Source: “On the Resurrection: volume 1”: Evidences, 2024 by Gary Habermas Published by B&H Academic Brentwood, Tennessee.
Jesus Extrabiblical Evidence.pdf

This comprehensive source delves into the historical evidence for Jesus's existence, moving beyond the New Testament to explore non-Christian and ancient texts. It first addresses the "mythicist" debate, asserting that the scholarly consensus firmly supports Jesus's historical reality, largely dismissing arguments to the contrary as lacking academic rigor. The core of the discussion then systematically reviews various ancient non-Christian sources, including Roman historians like Tacitus and Josephus, government officials such as Pliny the Younger, and Jewish writings like the Mishnah and Talmud, all of which provide independent corroboration of key events in Jesus's life, death, and the rise of early Christianity. The text also examines gnostic and lost works, acknowledging their later dates and theological biases, before concluding that these diverse sources collectively offer a remarkably consistent outline of Jesus's life, teachings, crucifixion, and the subsequent emergence of his followers, even providing some intriguing, though less conclusive, hints about the empty tomb and his resurrection.
Few topics ignite online debate like the question of the historical Jesus of Nazareth. Discussions often descend into a polarized battle between believers quoting scripture and skeptics demanding proof outside of it. A common claim is that without the New Testament, there is no real evidence that Jesus ever existed at all. But is that true? What happens when we set aside the canonical gospels and letters of the apostles and look only at the surviving records of his contemporaries and near-contemporaries?

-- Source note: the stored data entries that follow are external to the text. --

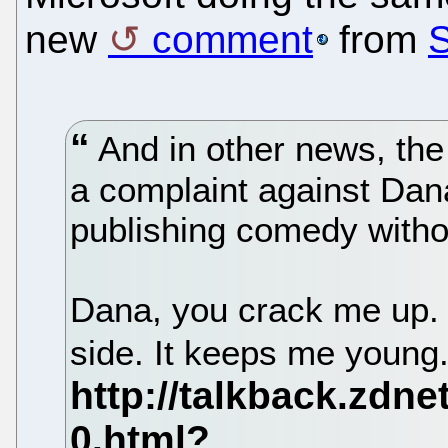
new
comment
from
And in other news, the 
a complaint against Dan
publishing comedy withou
Dana, you crack me up. 
side. It keeps me young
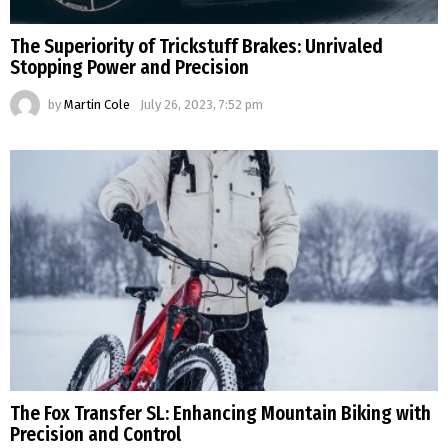
The Superiority of Trickstuff Brakes: Unrivaled
Stopping Power and Precision
by
Martin Cole
July 26, 2023, 7:52 pm
The Fox Transfer SL: Enhancing Mountain Biking with
Precision and Control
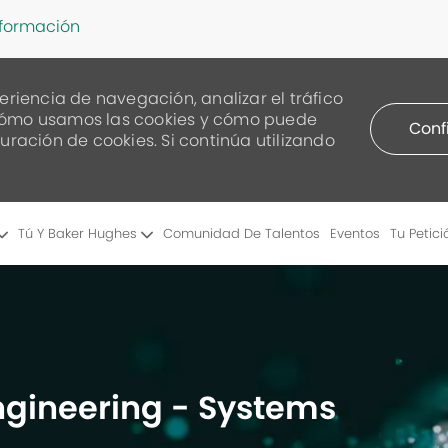
nformación
eriencia de navegación, analizar el tráfico
re cómo usamos las cookies y cómo puede
Conf
uración de cookies. Si continúa utilizando
Skip to main content
Tú Y Baker Hughes
Comunidad De Talentos
Eventos
Tu Petici
Engineering - Systems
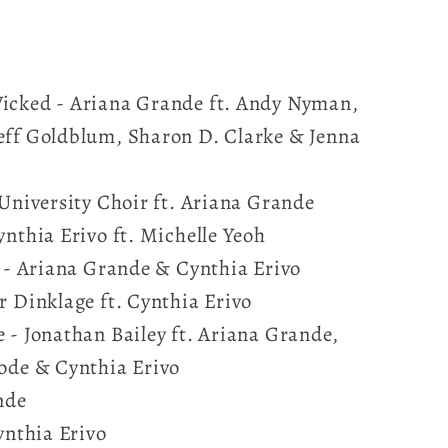
icked - Ariana Grande ft. Andy Nyman,
eff Goldblum, Sharon D. Clarke & Jenna
 University Choir ft. Ariana Grande
ynthia Erivo ft. Michelle Yeoh
? - Ariana Grande & Cynthia Erivo
r Dinklage ft. Cynthia Erivo
 - Jonathan Bailey ft. Ariana Grande,
Bode & Cynthia Erivo
nde
Cynthia Erivo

This article steps away from the realm of faith and into the domain of historical inquiry. We will explore what ancient, non-Christian sources—Roman historians, government officials, Jewish religious texts, and even hostile Greek philosophers—reveal about Jesus and the movement that followed him. The findings are often more detailed and surprising than most people think. These accounts, sometimes written by people who despised Christians and their beliefs, provide a fascinating cross-section of how the ancient world saw the man from Nazareth.

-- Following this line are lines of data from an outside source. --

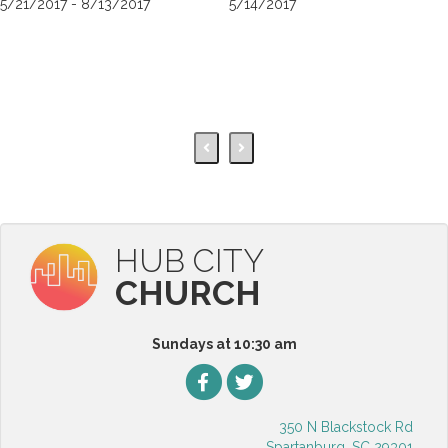
5/21/2017 - 8/13/2017
5/14/2017
HUB CITY
CHURCH
Sundays at 10:30 am
350 N Blackstock Rd
Spartanburg, SC 29301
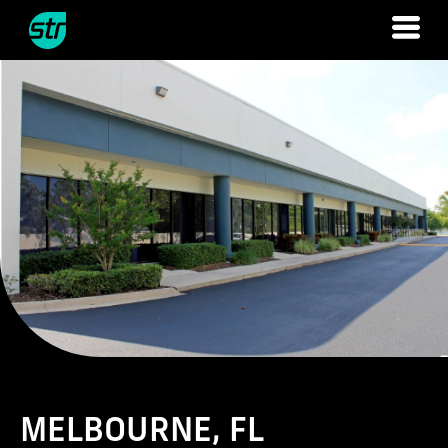
Skip
to
content
MELBOURNE, FL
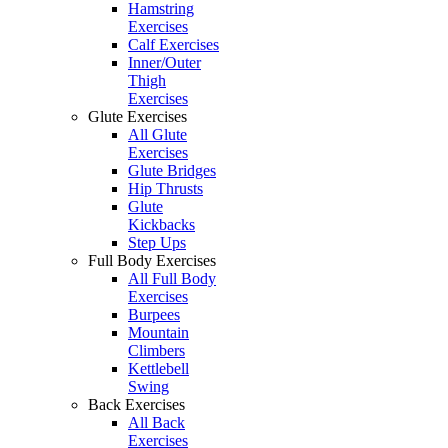
Hamstring
Exercises
Calf Exercises
Inner/Outer
Thigh
Exercises
Glute Exercises
All Glute
Exercises
Glute Bridges
Hip Thrusts
Glute
Kickbacks
Step Ups
Full Body Exercises
All Full Body
Exercises
Burpees
Mountain
Climbers
Kettlebell
Swing
Back Exercises
All Back
Exercises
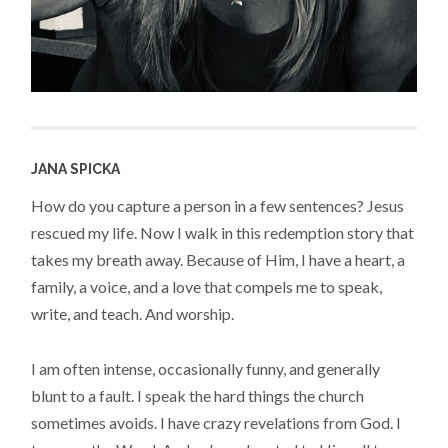
JANA SPICKA
How do you capture a person in a few sentences? Jesus
rescued my life. Now I walk in this redemption story that
takes my breath away. Because of Him, I have a heart, a
family, a voice, and a love that compels me to speak,
write, and teach. And worship.
I am often intense, occasionally funny, and generally
blunt to a fault. I speak the hard things the church
sometimes avoids. I have crazy revelations from God. I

In modern discussions, the position that Jesus of Nazareth never existed is known as "Jesus Mythicism." While popular in certain corners of the internet, this view is considered a fringe theory by the overwhelming consensus of specialists in ancient history, early Christianity, and New Testament studies.

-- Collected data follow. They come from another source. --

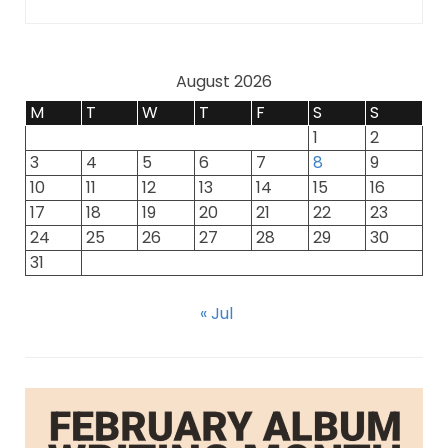
August 2026
M
T
W
T
F
S
S
1
2
3
4
5
6
7
8
9
10
11
12
13
14
15
16
17
18
19
20
21
22
23
24
25
26
27
28
29
30
31
« Jul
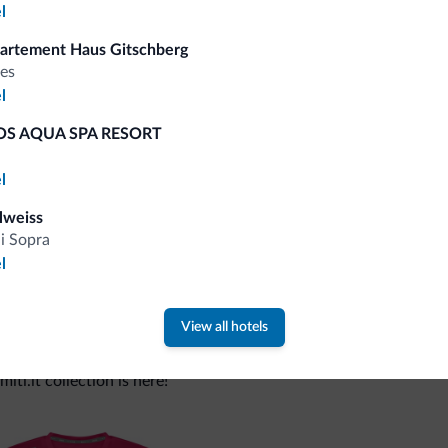
l
artement Haus Gitschberg
Tips from the Dolomites
es
l
You will receive information, exclusive offers a
S AQUA SPA RESORT
l
lweiss
di Sopra
l
View all hotels
 new collection
ti.it collection is here!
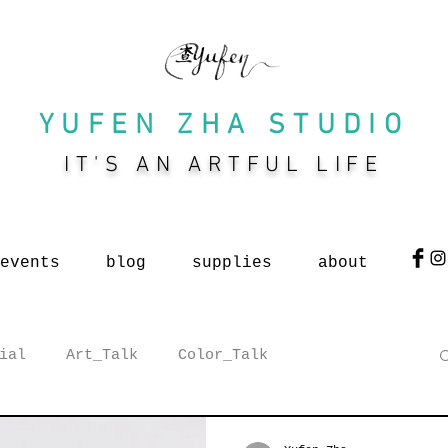
YUFEN ZHA STUDIO
IT'S AN ARTFUL LIFE
events
blog
supplies
about
ial
Art_Talk
Color_Talk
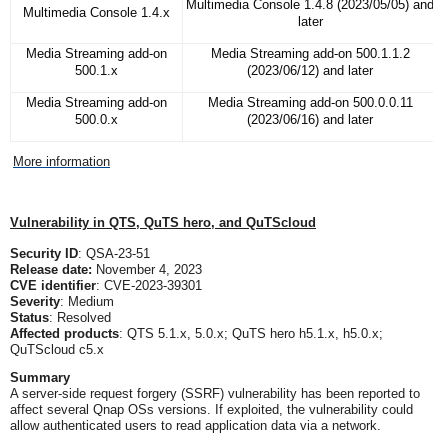
Multimedia Console 1.4.8 (2023/05/05) and
Multimedia Console 1.4.x
later
Media Streaming add-on
Media Streaming add-on 500.1.1.2
500.1.x
(2023/06/12) and later
Media Streaming add-on
Media Streaming add-on 500.0.0.11
500.0.x
(2023/06/16) and later
More information
Vulnerability in QTS, QuTS hero, and QuTScloud
Security ID
: QSA-23-51
Release date:
November 4, 2023
CVE identifier
: CVE-2023-39301
Severity
: Medium
Status
: Resolved
Affected products
: QTS 5.1.x, 5.0.x; QuTS hero h5.1.x, h5.0.x;
QuTScloud c5.x
Summary
A server-side request forgery (SSRF) vulnerability has been reported to
affect several Qnap OSs versions. If exploited, the vulnerability could
allow authenticated users to read application data via a network.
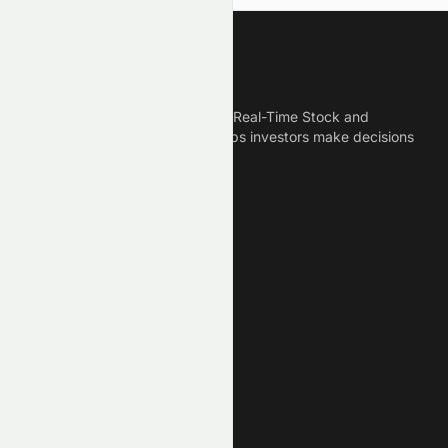
Meyka
Meyka is the best AI Powered Real-Time Stock and
Crypto News Platform that helps investors make decisions
based on Historical Data.
Connect With Us
Legal
Privacy Policy
Terms of Service
Disclaimer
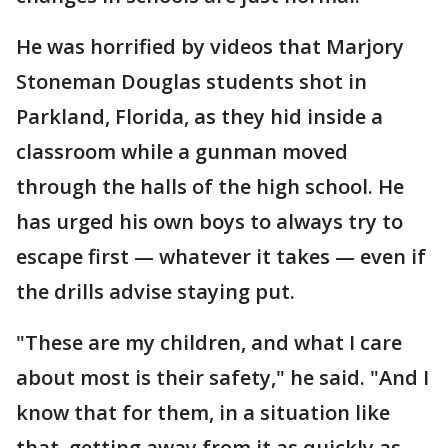
He was horrified by videos that Marjory
Stoneman Douglas students shot in
Parkland, Florida, as they hid inside a
classroom while a gunman moved
through the halls of the high school. He
has urged his own boys to always try to
escape first — whatever it takes — even if
the drills advise staying put.
"These are my children, and what I care
about most is their safety," he said. "And I
know that for them, in a situation like
that, getting away from it as quickly as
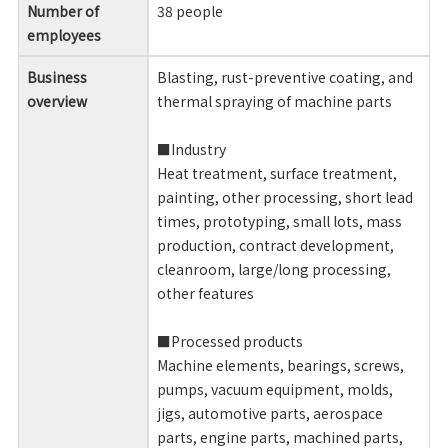
Number of
38 people
employees
Business
Blasting, rust-preventive coating, and
overview
thermal spraying of machine parts
■Industry
Heat treatment, surface treatment,
painting, other processing, short lead
times, prototyping, small lots, mass
production, contract development,
cleanroom, large/long processing,
other features
■Processed products
Machine elements, bearings, screws,
pumps, vacuum equipment, molds,
jigs, automotive parts, aerospace
parts, engine parts, machined parts,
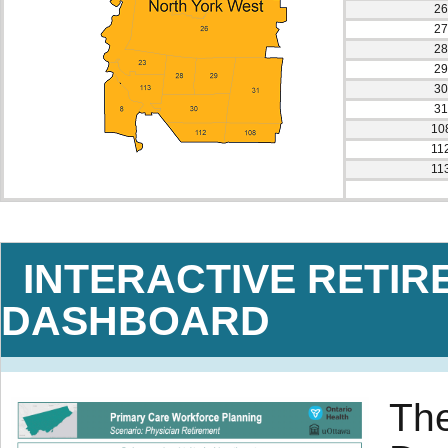
26
27
28
29
30
31
10
11
11
INTERACTIVE RETIR
DASHBOARD
The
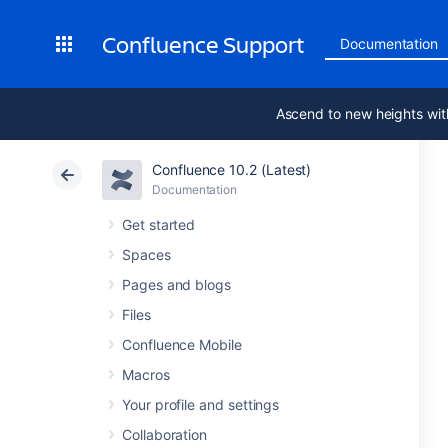
Confluence Support
Documentation
Ascend to new heights wit
Confluence 10.2 (Latest)
Documentation
Get started
Spaces
Pages and blogs
Files
Confluence Mobile
Macros
Your profile and settings
Collaboration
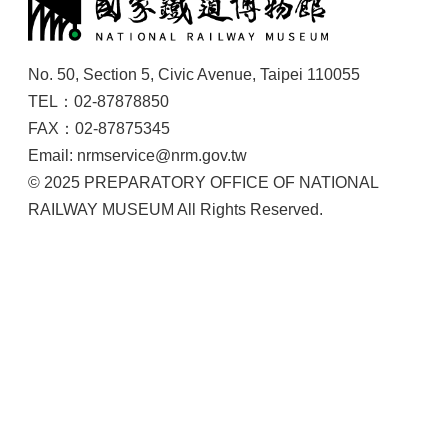
No. 50, Section 5, Civic Avenue, Taipei 110055
TEL：02-87878850
FAX：02-87875345
Email: nrmservice@nrm.gov.tw
© 2025 PREPARATORY OFFICE OF NATIONAL
RAILWAY MUSEUM All Rights Reserved.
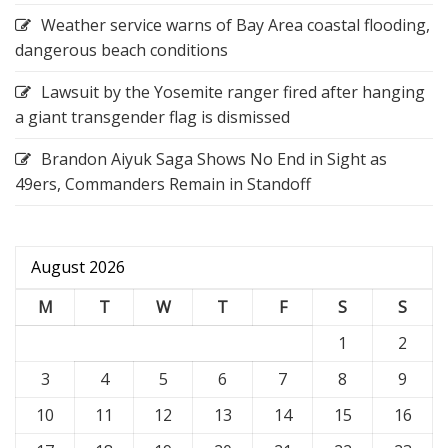
Weather service warns of Bay Area coastal flooding,
dangerous beach conditions
Lawsuit by the Yosemite ranger fired after hanging
a giant transgender flag is dismissed
Brandon Aiyuk Saga Shows No End in Sight as
49ers, Commanders Remain in Standoff
August 2026
M
T
W
T
F
S
S
1
2
3
4
5
6
7
8
9
10
11
12
13
14
15
16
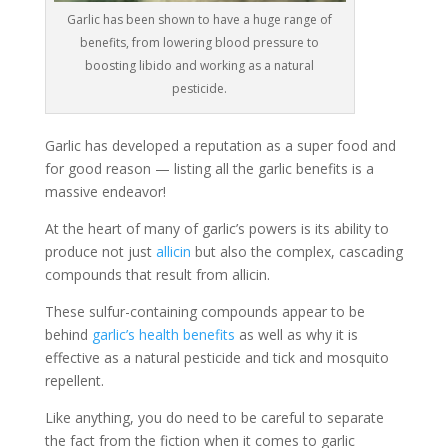
Garlic has been shown to have a huge range of
benefits, from lowering blood pressure to
boosting libido and working as a natural
pesticide.
Garlic has developed a reputation as a super food and
for good reason — listing all the garlic benefits is a
massive endeavor!
At the heart of many of garlic’s powers is its ability to
produce not just
allicin
but also the complex, cascading
compounds that result from allicin.
These sulfur-containing compounds appear to be
behind
garlic’s health benefits
as well as why it is
effective as a natural pesticide and tick and mosquito
repellent.
Like anything, you do need to be careful to separate
the fact from the fiction when it comes to garlic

Interestingly, some of the most withering critiques of mythicism come not from Christian apologists, but from prominent agnostic scholars who do not personally hold to Christian beliefs. A key example is Bart Ehrman, a leading and highly respected New Testament scholar. Ehrman's main criticisms are direct and based on historical methodology: he points out that the vast majority of mythicist writers are not trained scholars in the relevant academic fields, and that their arguments are often poorly constructed, ignoring or misinterpreting the primary data that all other historians in the field rely upon.